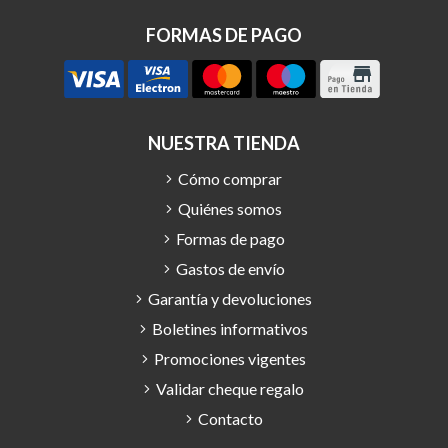
FORMAS DE PAGO
NUESTRA TIENDA
Cómo comprar
Quiénes somos
Formas de pago
Gastos de envío
Garantía y devoluciones
Boletines informativos
Promociones vigentes
Validar cheque regalo
Contacto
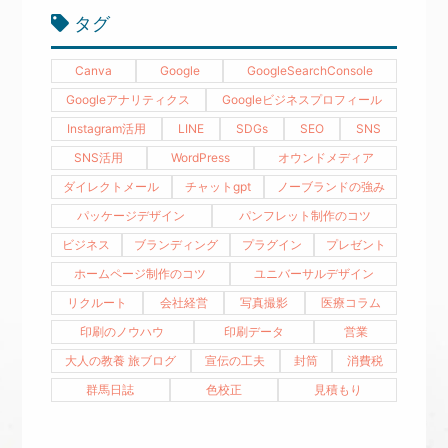
タグ
Canva
Google
GoogleSearchConsole
Googleアナリティクス
Googleビジネスプロフィール
Instagram活用
LINE
SDGs
SEO
SNS
SNS活用
WordPress
オウンドメディア
ダイレクトメール
チャットgpt
ノーブランドの強み
パッケージデザイン
パンフレット制作のコツ
ビジネス
ブランディング
プラグイン
プレゼント
ホームページ制作のコツ
ユニバーサルデザイン
リクルート
会社経営
写真撮影
医療コラム
印刷のノウハウ
印刷データ
営業
大人の教養 旅ブログ
宣伝の工夫
封筒
消費税
群馬日誌
色校正
見積もり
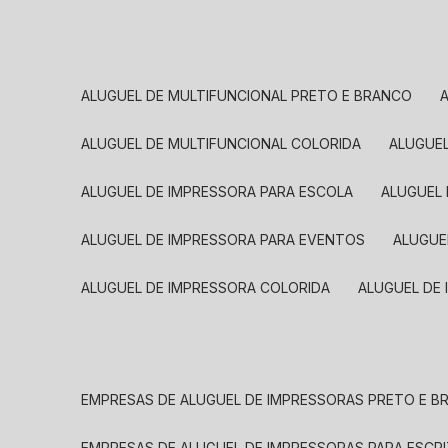
ALUGUEL DE MULTIFUNCIONAL PRETO E BRANCO
ALUGUEL DE MULTIFUNCIONAL COLORIDA
ALUGUE
ALUGUEL DE IMPRESSORA PARA ESCOLA
ALUGUEL
ALUGUEL DE IMPRESSORA PARA EVENTOS
ALUGU
ALUGUEL DE IMPRESSORA COLORIDA
ALUGUEL DE
EMPRESAS DE ALUGUEL DE IMPRESSORAS PRETO E 
EMPRESAS DE ALUGUEL DE IMPRESSORAS PARA ESCR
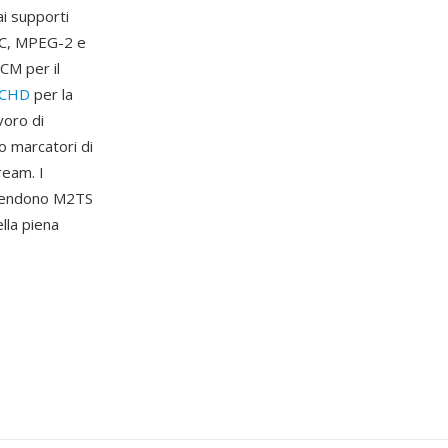
ai supporti
AVC, MPEG-2 e
CM per il
CHD
per la
voro di
o marcatori di
tream. I
à rendono M2TS
lla piena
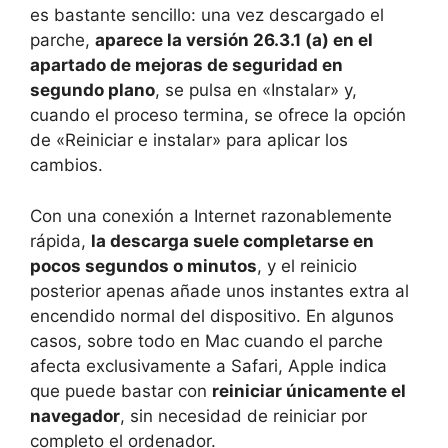
es bastante sencillo: una vez descargado el
parche,
aparece la versión 26.3.1 (a) en el
apartado de mejoras de seguridad en
segundo plano
, se pulsa en «Instalar» y,
cuando el proceso termina, se ofrece la opción
de «Reiniciar e instalar» para aplicar los
cambios.
Con una conexión a Internet razonablemente
rápida,
la descarga suele completarse en
pocos segundos o minutos
, y el reinicio
posterior apenas añade unos instantes extra al
encendido normal del dispositivo. En algunos
casos, sobre todo en Mac cuando el parche
afecta exclusivamente a Safari, Apple indica
que puede bastar con
reiniciar únicamente el
navegador
, sin necesidad de reiniciar por
completo el ordenador.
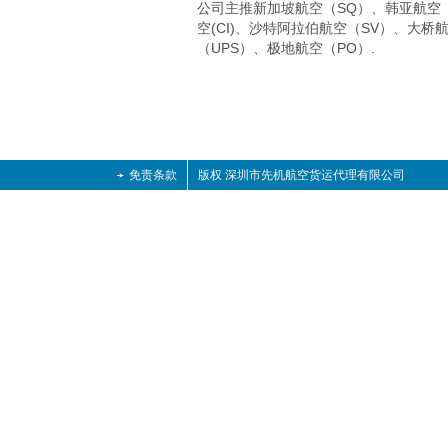
公司主推新加坡航空（SQ）、韩亚航空
空(CI)、沙特阿拉伯航空（SV）、大桥
（UPS）、极地航空（PO
）.
免责条款
版权 深圳市先机航空货运代理有限公司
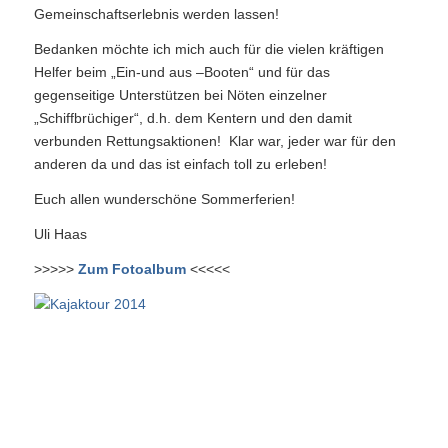
Gemeinschaftserlebnis werden lassen!
Bedanken möchte ich mich auch für die vielen kräftigen
Helfer beim „Ein-und aus –Booten“ und für das
gegenseitige Unterstützen bei Nöten einzelner
„Schiffbrüchiger“, d.h. dem Kentern und den damit
verbunden Rettungsaktionen! Klar war, jeder war für den
anderen da und das ist einfach toll zu erleben!
Euch allen wunderschöne Sommerferien!
Uli Haas
>>>>>
Zum Fotoalbum
<<<<<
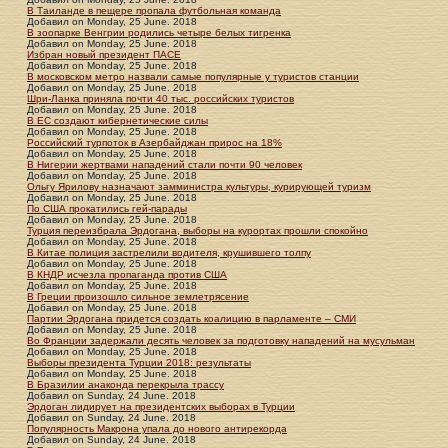
В Таиланде в пещере пропала футбольная команда
Добавил
on
Monday, 25 June. 2018
В зоопарке Венгрии родились четыре белых тигренка
Добавил
on
Monday, 25 June. 2018
Избран новый президент ПАСЕ
Добавил
on
Monday, 25 June. 2018
В московском метро назвали самые популярные у туристов станции
Добавил
on
Monday, 25 June. 2018
Шри-Ланка приняла почти 40 тыс. российских туристов
Добавил
on
Monday, 25 June. 2018
В ЕС создают кибернетические силы
Добавил
on
Monday, 25 June. 2018
Российский турпоток в Азербайджан прирос на 18%
Добавил
on
Monday, 25 June. 2018
В Нигерии жертвами нападений стали почти 90 человек
Добавил
on
Monday, 25 June. 2018
Ольгу Ярилову назначают замминистра культуры, курирующей туризм
Добавил
on
Monday, 25 June. 2018
По США прокатились гей-парады
Добавил
on
Monday, 25 June. 2018
Турция переизбрала Эрдогана, выборы на курортах прошли спокойно
Добавил
on
Monday, 25 June. 2018
В Китае полиция застрелили водителя, крушившего толпу
Добавил
on
Monday, 25 June. 2018
В КНДР исчезла пропаганда против США
Добавил
on
Monday, 25 June. 2018
В Греции произошло сильное землетрясение
Добавил
on
Monday, 25 June. 2018
Партии Эрдогана придется создать коалицию в парламенте – СМИ
Добавил
on
Monday, 25 June. 2018
Во Франции задержали десять человек за подготовку нападений на мусульман
Добавил
on
Monday, 25 June. 2018
Выборы президента Турции 2018: результаты
Добавил
on
Monday, 25 June. 2018
В Бразилии анаконда перекрыла трассу
Добавил
on
Sunday, 24 June. 2018
Эрдоган лидирует на президентских выборах в Турции
Добавил
on
Sunday, 24 June. 2018
Популярность Макрона упала до нового антирекорда
Добавил
on
Sunday, 24 June. 2018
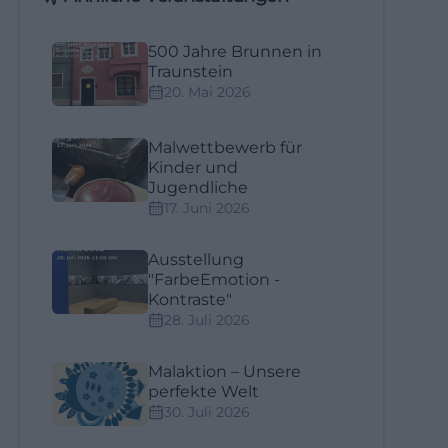
500 Jahre Brunnen in
Traunstein
20. Mai 2026
Malwettbewerb für
Kinder und
Jugendliche
17. Juni 2026
Ausstellung
"FarbeEmotion -
Kontraste"
28. Juli 2026
Malaktion – Unsere
perfekte Welt
30. Juli 2026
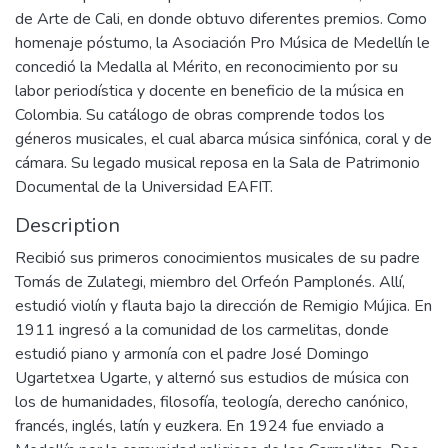
de Arte de Cali, en donde obtuvo diferentes premios. Como
homenaje póstumo, la Asociación Pro Música de Medellín le
concedió la Medalla al Mérito, en reconocimiento por su
labor periodística y docente en beneficio de la música en
Colombia. Su catálogo de obras comprende todos los
géneros musicales, el cual abarca música sinfónica, coral y de
cámara. Su legado musical reposa en la Sala de Patrimonio
Documental de la Universidad EAFIT.
Description
Recibió sus primeros conocimientos musicales de su padre
Tomás de Zulategi, miembro del Orfeón Pamplonés. Allí,
estudió violín y flauta bajo la dirección de Remigio Mújica. En
1911 ingresó a la comunidad de los carmelitas, donde
estudió piano y armonía con el padre José Domingo
Ugartetxea Ugarte, y alternó sus estudios de música con
los de humanidades, filosofía, teología, derecho canónico,
francés, inglés, latín y euzkera. En 1924 fue enviado a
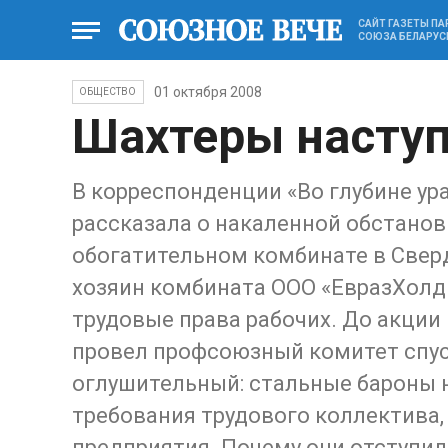
САЙТ ГАЗЕТЫ П
СОЮЗА БЕЛАРУС
01 октября 2008
ОБЩЕСТВО
Шахтеры насту
В корреспонденции «Во глубине ур
рассказала о накаленной обстанов
обогатительном комбинате в Сверд
хозяин комбината ООО «ЕвразХолд
трудовые права рабочих. До акции 
провел профсоюзный комитет спус
оглушительный: стальные бароны н
требования трудового коллектива,
предприятия. Почему они отступил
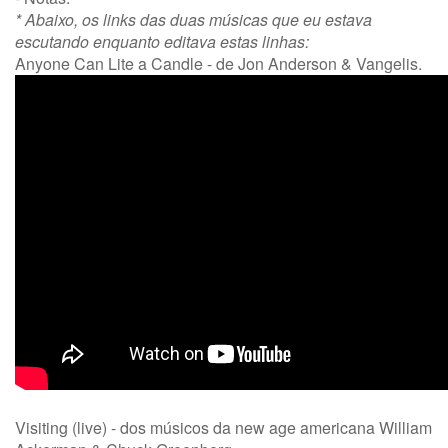
* Abaixo, os links das duas músicas que eu estava
escutando enquanto editava estas linhas:
Anyone Can Lite a Candle - de Jon Anderson & Vangelis.
Visiting (live) - dos músicos da new age americana William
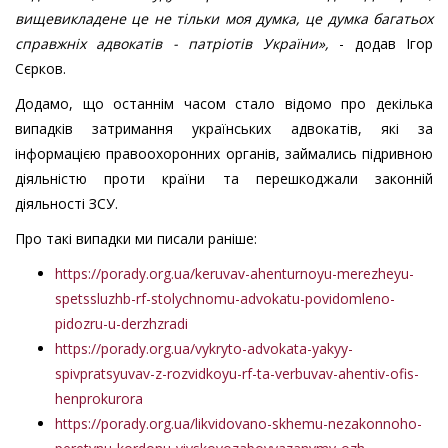
вищевикладене це не тільки моя думка, це думка багатьох
справжніх адвокатів - патріотів України»,
- додав Ігор
Сєрков.
Додамо, що останнім часом стало відомо про декілька
випадків затримання українських адвокатів, які за
інформацією правоохоронних органів, займались підривною
діяльністю проти країни та перешкоджали законній
діяльності ЗСУ.
Про такі випадки ми писали раніше:
https://porady.org.ua/keruvav-ahenturnoyu-merezheyu-
spetssluzhb-rf-stolychnomu-advokatu-povidomleno-
pidozru-u-derzhzradi
https://porady.org.ua/vykryto-advokata-yakyy-
spivpratsyuvav-z-rozvidkoyu-rf-ta-verbuvav-ahentiv-ofis-
henprokurora
https://porady.org.ua/likvidovano-skhemu-nezakonnoho-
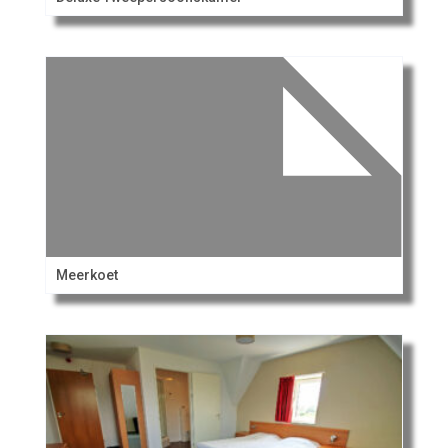
Meerkoet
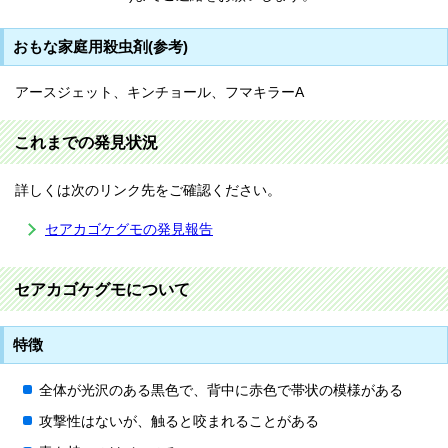
おもな家庭用殺虫剤(参考)
アースジェット、キンチョール、フマキラーA
これまでの発見状況
詳しくは次のリンク先をご確認ください。
セアカゴケグモの発見報告
セアカゴケグモについて
特徴
全体が光沢のある黒色で、背中に赤色で帯状の模様がある
攻撃性はないが、触ると咬まれることがある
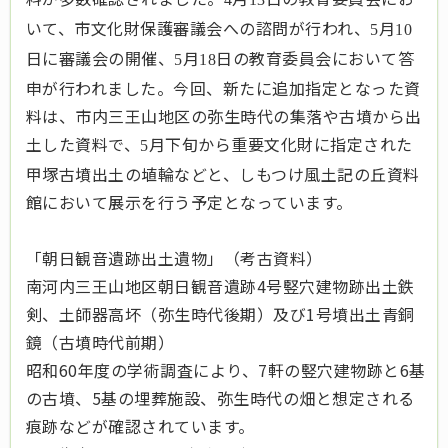
いて、市文化財保護審議会への諮問が行われ、
月
5
10
日に審議会の開催、
月
日の教育委員会において答
5
18
申が行われました。今回、新たに追加指定となった資
料は、市内三王山地区の弥生時代の集落や古墳から出
土した資料で、
月下旬から重要文化財に指定された
5
甲塚古墳出土の埴輪などと、しもつけ風土記の丘資料
館において展示を行う予定となっています。
「朝日観音遺跡出土遺物」（考古資料）
南河内三王山地区朝日観音遺跡
4
号竪穴建物跡出土鉄
剣、土師器高坏（弥生時代後期）及び
1
号墳出土青銅
鏡（古墳時代前期）
昭和60年度の学術調査により、7軒の竪穴建物跡と6基
の古墳、5基の埋葬施設、弥生時代の畑と想定される
痕跡などが確認されています。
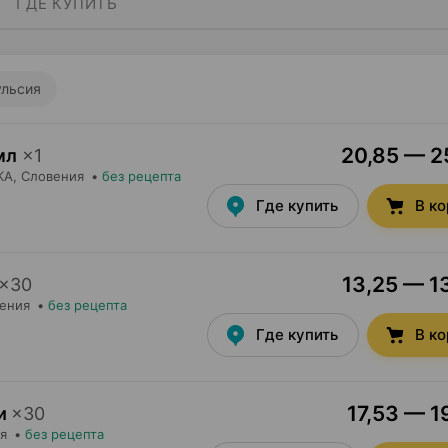
ГДЕ КУПИТЬ
льсия
20,85 — 25
мл
×
1
КА
, Словения
•
без рецепта
Где купить
В к
13,25 — 13
×
30
вения
•
без рецепта
Где купить
В к
17,53 — 1
и
×
30
я
•
без рецепта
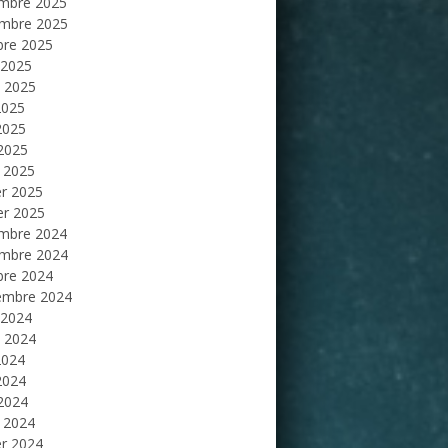
mbre 2025
mbre 2025
bre 2025
 2025
et 2025
2025
2025
 2025
 2025
er 2025
er 2025
mbre 2024
mbre 2024
bre 2024
embre 2024
 2024
et 2024
2024
2024
 2024
 2024
er 2024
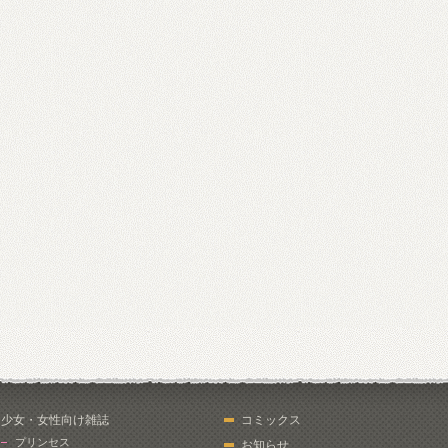
少女・女性向け雑誌
コミックス
プリンセス
お知らせ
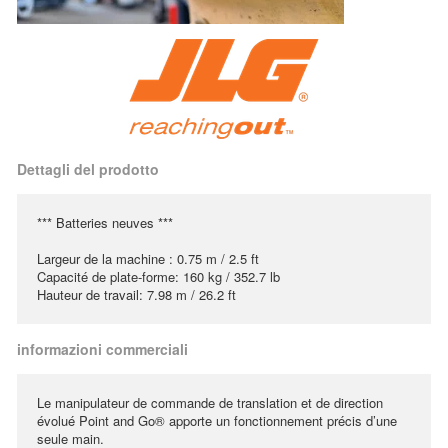
Dettagli del prodotto
*** Batteries neuves ***
Largeur de la machine : 0.75 m / 2.5 ft
Capacité de plate-forme: 160 kg / 352.7 lb
Hauteur de travail: 7.98 m / 26.2 ft
informazioni commerciali
Le manipulateur de commande de translation et de direction
évolué Point and Go® apporte un fonctionnement précis d’une
seule main.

> _Task details_
For the word "Турции", count the lines of the listing that hold it, and reply with the count by itself.

> _Solved exercise_
2